- WHAT TO DO -
Print the entries that appear below, exactly as written and without their pictures.

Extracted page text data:
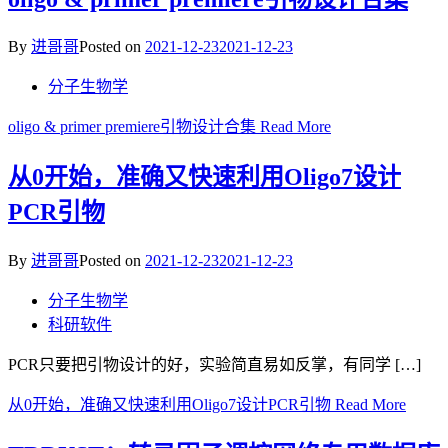
By
进哥哥
Posted on
2021-12-23
2021-12-23
分子生物学
oligo & primer premiere引物设计合集
Read More
从0开始，准确又快速利用Oligo7设计
PCR引物
By
进哥哥
Posted on
2021-12-23
2021-12-23
分子生物学
科研软件
PCR只要把引物设计的好，实验简直易如反掌，有同学 […]
从0开始，准确又快速利用Oligo7设计PCR引物
Read More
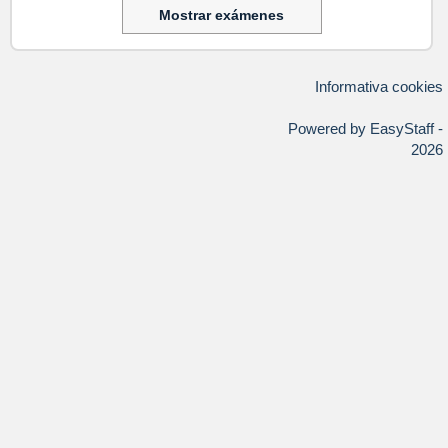
Mostrar exámenes
Informativa cookies
Powered by EasyStaff -
2026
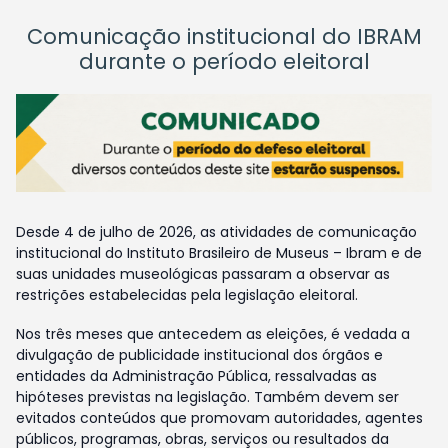
Comunicação institucional do IBRAM
durante o período eleitoral
Desde 4 de julho de 2026, as atividades de comunicação
institucional do Instituto Brasileiro de Museus – Ibram e de
suas unidades museológicas passaram a observar as
restrições estabelecidas pela legislação eleitoral.
Nos três meses que antecedem as eleições, é vedada a
divulgação de publicidade institucional dos órgãos e
entidades da Administração Pública, ressalvadas as
hipóteses previstas na legislação. Também devem ser
evitados conteúdos que promovam autoridades, agentes
públicos, programas, obras, serviços ou resultados da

- EXERCISE RESULT -
By
进哥哥
Posted on
2021-12-23
2021-12-23
分子生物学
oligo & primer premiere引物设计合集
Read More
从0开始，准确又快速利用Oligo7设计
PCR引物
By
进哥哥
Posted on
2021-12-23
2021-12-23
分子生物学
科研软件
PCR只要把引物设计的好，实验简直易如反掌，有同学 […]
从0开始，准确又快速利用Oligo7设计PCR引物
Read More
Mostrar exámenes
Informativa cookies
Powered by EasyStaff -
2026
Comunicação institucional do IBRAM
durante o período eleitoral
Desde 4 de julho de 2026, as atividades de comunicação
institucional do Instituto Brasileiro de Museus – Ibram e de
suas unidades museológicas passaram a observar as
restrições estabelecidas pela legislação eleitoral.
Nos três meses que antecedem as eleições, é vedada a
divulgação de publicidade institucional dos órgãos e
entidades da Administração Pública, ressalvadas as
hipóteses previstas na legislação. Também devem ser
evitados conteúdos que promovam autoridades, agentes
públicos, programas, obras, serviços ou resultados da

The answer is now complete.